For the prosecution, Peter Barrett and Al Jernigan got the call. To the disappointment of many who wanted to see justice for the Sherrys, the U.S. Attorney's most seasoned prosecutor, James Tucker, was not assigned to the case for reasons never explained. For his defense, Gillich, who could afford it, had four attorneys in his camp, including his daughter Tina (who was later disqualified); son-in-law Keith Pisarich, a former partner with the Halat law firm; and Albert Necaise. Nix was represented by Jim Rose, widely regarded as one of the top criminal defense attorneys on the Gulf Coast. Michael Adelman represented LaRa and Rex Jones, a former county attorney, was appointed by the court to represent Ransom.

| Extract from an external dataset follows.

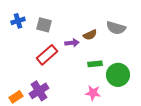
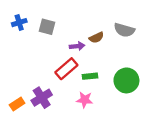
red rectangle: (47, 55) -> (66, 69), moved
green rectangle: (95, 64) -> (90, 76), moved
pink star: (93, 93) -> (85, 100), moved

In his opening statement, Barrett emphasized for the jury that the case was not about trying to pinpoint the killer or killers. No one had been named in that specific role. Instead the prosecution's case would be to prove a conspiracy to kill the judge and his activist wife. He cautioned the twelve jurors that there weren't going to be any "silver bullets" or "smoking guns" in the case, or any taped conversations with any of the defendants admitting guilt. Instead, he advised them to focus on the lonelyhearts scam and the role it played in the conspiracy that resulted in the Sherrys' violent deaths.
As expected, the defense attorneys, in their opening statements, pounced on the credibility of the prosecutions' star witnesses. Rose postulated that the case was actually "a scam being run on the United States government." He went on to accuse the government's witnesses of "looking for something," more specifically, a deal to reduce their sentences. He also blasted the prosecution for tarnishing the reputation of an upstanding citizen in their pursuit of their case. He wasn't talking about his client or any of the other defendants: he was referring to Judge Vincent Sherry. It was, Rose maintained, Vince's reputation that was being sullied through the government's linkage of him to the Dixie Mafia underworld.
Necaise eloquently defended Gillich, arguing that his client had no motive for ordering the murder of Vince who, he said, represented many of Gillich's clients and employees and whom Gillich counted as a friend. Necaise also blasted Rex Armistead, calling him a "bounty hunter," and charging that Armistead and Fabian manufactured the entire conspiracy story so they could collect a sizable fee from the Sherry family. The other defense attorneys, Adelman for LaRa and Jones for Ransom, similarly maintained their clients' innocence.
So, on the opening day of the trial, the prosecution's strategy began to unfold but it was not yet apparent to the defense. While the prosecution focused on the original conspiracy charges, the defense seemed intent on exonerating their clients of murder. None of the defendants had been charged specifically with it, though, so a lot of energy and effort were to be expended by the defense in a basically irrelevant direction.